Task prompt. Collect every line in the records below that contains the word "Farm".

(Transcribed page contents)
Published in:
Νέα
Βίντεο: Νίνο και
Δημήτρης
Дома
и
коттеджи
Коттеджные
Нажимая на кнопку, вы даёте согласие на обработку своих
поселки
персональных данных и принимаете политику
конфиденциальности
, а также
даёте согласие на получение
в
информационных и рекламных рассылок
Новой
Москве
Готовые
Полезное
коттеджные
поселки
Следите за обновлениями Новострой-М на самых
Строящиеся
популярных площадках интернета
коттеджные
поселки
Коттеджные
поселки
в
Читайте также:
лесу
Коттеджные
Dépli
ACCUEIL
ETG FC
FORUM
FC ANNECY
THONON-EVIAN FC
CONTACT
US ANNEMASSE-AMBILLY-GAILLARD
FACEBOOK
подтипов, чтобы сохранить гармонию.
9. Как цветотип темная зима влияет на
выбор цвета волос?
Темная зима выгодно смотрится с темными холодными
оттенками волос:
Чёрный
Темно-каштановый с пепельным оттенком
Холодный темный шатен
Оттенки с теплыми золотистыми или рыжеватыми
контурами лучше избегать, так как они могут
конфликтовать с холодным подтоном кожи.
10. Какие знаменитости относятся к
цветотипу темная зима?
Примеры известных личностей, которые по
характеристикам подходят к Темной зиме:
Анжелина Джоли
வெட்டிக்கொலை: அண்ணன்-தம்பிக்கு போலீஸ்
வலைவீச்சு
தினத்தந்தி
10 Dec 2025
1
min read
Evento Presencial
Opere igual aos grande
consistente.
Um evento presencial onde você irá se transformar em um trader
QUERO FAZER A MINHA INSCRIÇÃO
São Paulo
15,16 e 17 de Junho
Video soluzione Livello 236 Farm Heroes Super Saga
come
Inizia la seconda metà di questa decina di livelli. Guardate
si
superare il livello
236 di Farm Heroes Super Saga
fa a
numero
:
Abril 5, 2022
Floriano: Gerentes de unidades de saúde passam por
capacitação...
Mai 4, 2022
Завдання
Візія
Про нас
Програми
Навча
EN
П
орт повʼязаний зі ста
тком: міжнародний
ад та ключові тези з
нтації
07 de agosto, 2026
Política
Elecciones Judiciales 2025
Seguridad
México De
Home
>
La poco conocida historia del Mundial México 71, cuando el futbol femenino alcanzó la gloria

The completed task.
Video soluzione Livello 236 Farm Heroes Super Saga
236 di Farm Heroes Super Saga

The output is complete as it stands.